== SUPPLIED DATA ==

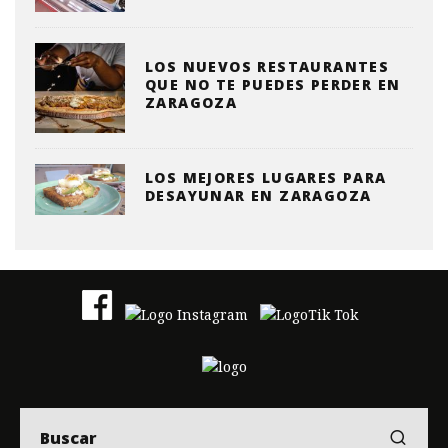
LOS NUEVOS RESTAURANTES
QUE NO TE PUEDES PERDER EN
ZARAGOZA
LOS MEJORES LUGARES PARA
DESAYUNAR EN ZARAGOZA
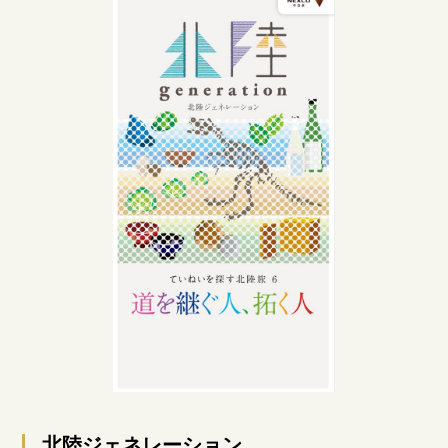
北陸ジェネレーション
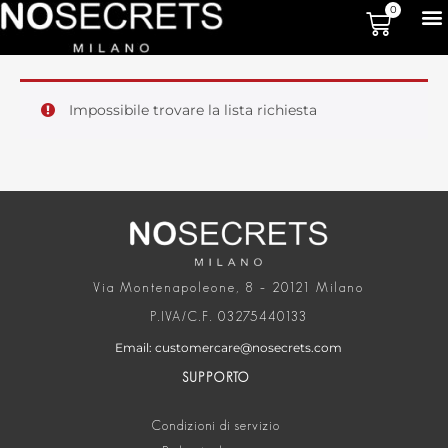
0
Impossibile trovare la lista richiesta
Via Montenapoleone, 8 – 20121 Milano
P.IVA/C.F. 03275440133
Email: customercare@nosecrets.com
SUPPORTO
Condizioni di servizio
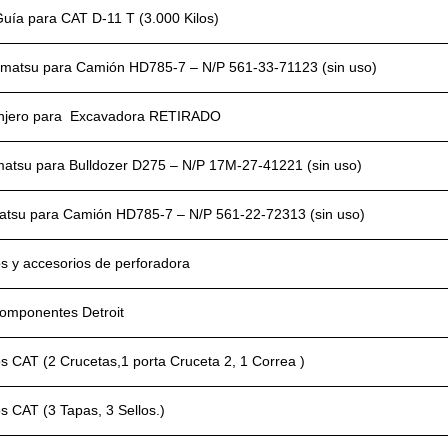
uía para CAT D-11 T (3.000 Kilos)
omatsu para Camión HD785-7 – N/P 561-33-71123 (sin uso)
njero para Excavadora RETIRADO
atsu para Bulldozer D275 – N/P 17M-27-41221 (sin uso)
tsu para Camión HD785-7 – N/P 561-22-72313 (sin uso)
s y accesorios de perforadora
componentes Detroit
s CAT (2 Crucetas,1 porta Cruceta 2, 1 Correa )
 CAT (3 Tapas, 3 Sellos.)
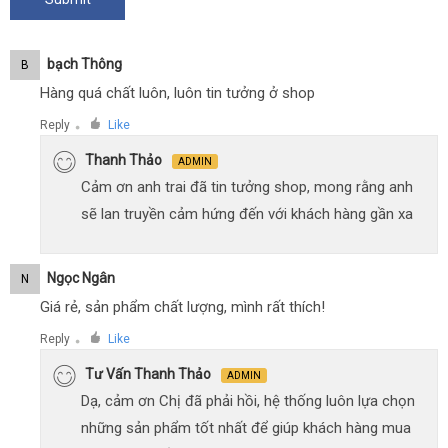
Bạch Thông
B
Hàng quá chất luôn, luôn tin tưởng ở shop
Reply
Like
●
Thanh Thảo
ADMIN
Cảm ơn anh trai đã tin tưởng shop, mong rằng anh
sẽ lan truyền cảm hứng đến với khách hàng gần xa
Ngọc Ngân
N
Giá rẻ, sản phẩm chất lượng, mình rất thích!
Reply
Like
●
Tư Vấn Thanh Thảo
ADMIN
Dạ, cảm ơn Chị đã phải hồi, hệ thống luôn lựa chọn
những sản phẩm tốt nhất để giúp khách hàng mua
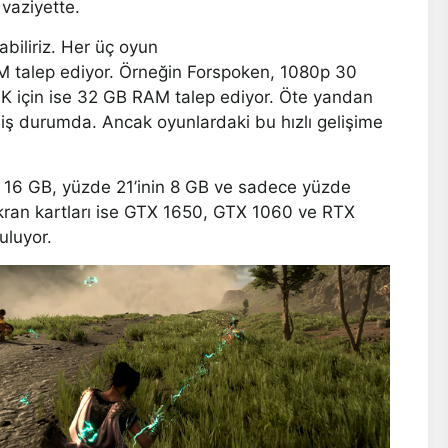
 vaziyette.
biliriz. Her üç oyun
 talep ediyor. Örneğin Forspoken, 1080p 30
K için ise 32 GB RAM talep ediyor. Öte yandan
miş durumda. Ancak oyunlardaki bu hızlı gelişime
n 16 GB, yüzde 21’inin 8 GB ve sadece yüzde
kran kartları ise GTX 1650, GTX 1060 ve RTX
uluyor.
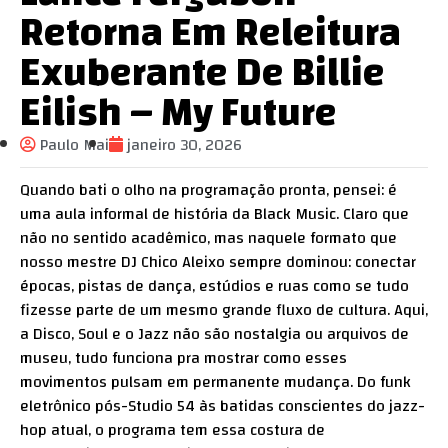
Retorna Em Releitura
Exuberante De Billie
Eilish – My Future
Paulo Mai
janeiro 30, 2026
Quando bati o olho na programação pronta, pensei: é
uma aula informal de história da Black Music. Claro que
não no sentido acadêmico, mas naquele formato que
nosso mestre DJ Chico Aleixo sempre dominou: conectar
épocas, pistas de dança, estúdios e ruas como se tudo
fizesse parte de um mesmo grande fluxo de cultura. Aqui,
a Disco, Soul e o Jazz não são nostalgia ou arquivos de
museu, tudo funciona pra mostrar como esses
movimentos pulsam em permanente mudança. Do funk
eletrônico pós-Studio 54 às batidas conscientes do jazz-
hop atual, o programa tem essa costura de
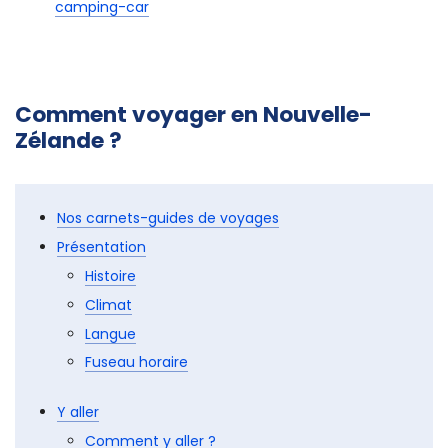
Pour en savoir davantage sur les camping-cars,
depuis l'achat, jusqu'au voyage :
Voyager en
camping-car
Comment voyager en Nouvelle-
Zélande ?
Nos carnets-guides de voyages
Présentation
Histoire
Climat
Langue
Fuseau horaire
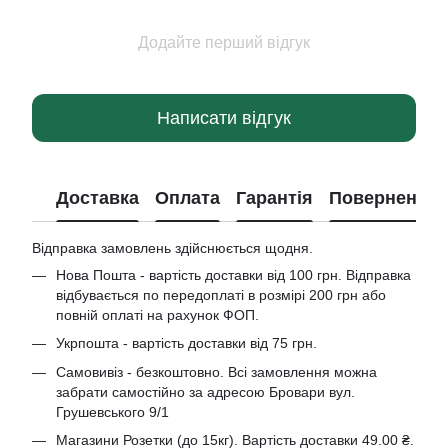
Додайте перший відгук
Написати відгук
Доставка
Оплата
Гарантія
Повернення
Відправка замовлень здійснюється щодня.
Нова Пошта - вартість доставки від 100 грн. Відправка
відбувається по передоплаті в розмірі 200 грн або
повній оплаті на рахунок ФОП.
Укрпошта - вартість доставки від 75 грн.
Самовивіз - безкоштовно. Всі замовлення можна
забрати самостійно за адресою Бровари вул.
Грушевського 9/1
Магазини Розетки (до 15кг). Вартість доставки 49.00 ₴.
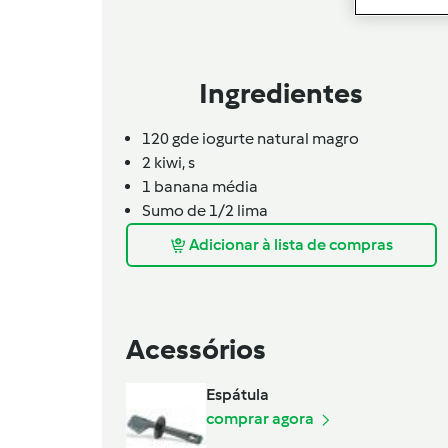
Ingredientes
120
g
de iogurte natural magro
2
kiwi,
s
1 banana média
Sumo de 1/2 lima
Adicionar à lista de compras
Acessórios
Espátula
comprar agora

===

_ACTION ITEM_: Leave out the pictures and reproduce the rest of the listing exactly.

_TASK OUTPUT_:
LOS NUEVOS RESTAURANTES
QUE NO TE PUEDES PERDER EN
ZARAGOZA
LOS MEJORES LUGARES PARA
DESAYUNAR EN ZARAGOZA
北陸ジェネレーション
0
Impossibile trovare la lista richiesta
Via Montenapoleone, 8 – 20121 Milano
P.IVA/C.F. 03275440133
Email: customercare@nosecrets.com
SUPPORTO
Condizioni di servizio
uía para CAT D-11 T (3.000 Kilos)
omatsu para Camión HD785-7 – N/P 561-33-71123 (sin uso)
njero para Excavadora RETIRADO
atsu para Bulldozer D275 – N/P 17M-27-41221 (sin uso)
tsu para Camión HD785-7 – N/P 561-22-72313 (sin uso)
s y accesorios de perforadora
componentes Detroit
s CAT (2 Crucetas,1 porta Cruceta 2, 1 Correa )
 CAT (3 Tapas, 3 Sellos.)
Bạch Thông
B
Hàng quá chất luôn, luôn tin tưởng ở shop
Reply
Like
●
Thanh Thảo
ADMIN
Cảm ơn anh trai đã tin tưởng shop, mong rằng anh
sẽ lan truyền cảm hứng đến với khách hàng gần xa
Ngọc Ngân
N
Giá rẻ, sản phẩm chất lượng, mình rất thích!
Reply
Like
●
Tư Vấn Thanh Thảo
ADMIN
Dạ, cảm ơn Chị đã phải hồi, hệ thống luôn lựa chọn
những sản phẩm tốt nhất để giúp khách hàng mua
 vaziyette.
biliriz. Her üç oyun
 talep ediyor. Örneğin Forspoken, 1080p 30
K için ise 32 GB RAM talep ediyor. Öte yandan
miş durumda. Ancak oyunlardaki bu hızlı gelişime
n 16 GB, yüzde 21’inin 8 GB ve sadece yüzde
kran kartları ise GTX 1650, GTX 1060 ve RTX
uluyor.
Retorna Em Releitura
Exuberante De Billie
Eilish – My Future
Paulo Mai
janeiro 30, 2026
Quando bati o olho na programação pronta, pensei: é
uma aula informal de história da Black Music. Claro que
não no sentido acadêmico, mas naquele formato que
nosso mestre DJ Chico Aleixo sempre dominou: conectar
épocas, pistas de dança, estúdios e ruas como se tudo
fizesse parte de um mesmo grande fluxo de cultura. Aqui,
a Disco, Soul e o Jazz não são nostalgia ou arquivos de
museu, tudo funciona pra mostrar como esses
movimentos pulsam em permanente mudança. Do funk
eletrônico pós-Studio 54 às batidas conscientes do jazz-
hop atual, o programa tem essa costura de
Pour en savoir davantage sur les camping-cars,
depuis l'achat, jusqu'au voyage :
Voyager en
camping-car
Comment voyager en Nouvelle-
Zélande ?
Nos carnets-guides de voyages
Présentation
Histoire
Climat
Langue
Fuseau horaire
Додайте перший відгук
Написати відгук
Доставка
Оплата
Гарантія
Повернення
Відправка замовлень здійснюється щодня.
Нова Пошта - вартість доставки від 100 грн. Відправка
відбувається по передоплаті в розмірі 200 грн або
повній оплаті на рахунок ФОП.
Укрпошта - вартість доставки від 75 грн.
Самовивіз - безкоштовно. Всі замовлення можна
забрати самостійно за адресою Бровари вул.
Грушевського 9/1
Магазини Розетки (до 15кг). Вартість доставки 49.00 ₴.
Ingredientes
120
g
de iogurte natural magro
2
kiwi,
s
1 banana média
Sumo de 1/2 lima
Adicionar à lista de compras
Acessórios
Espátula
comprar agora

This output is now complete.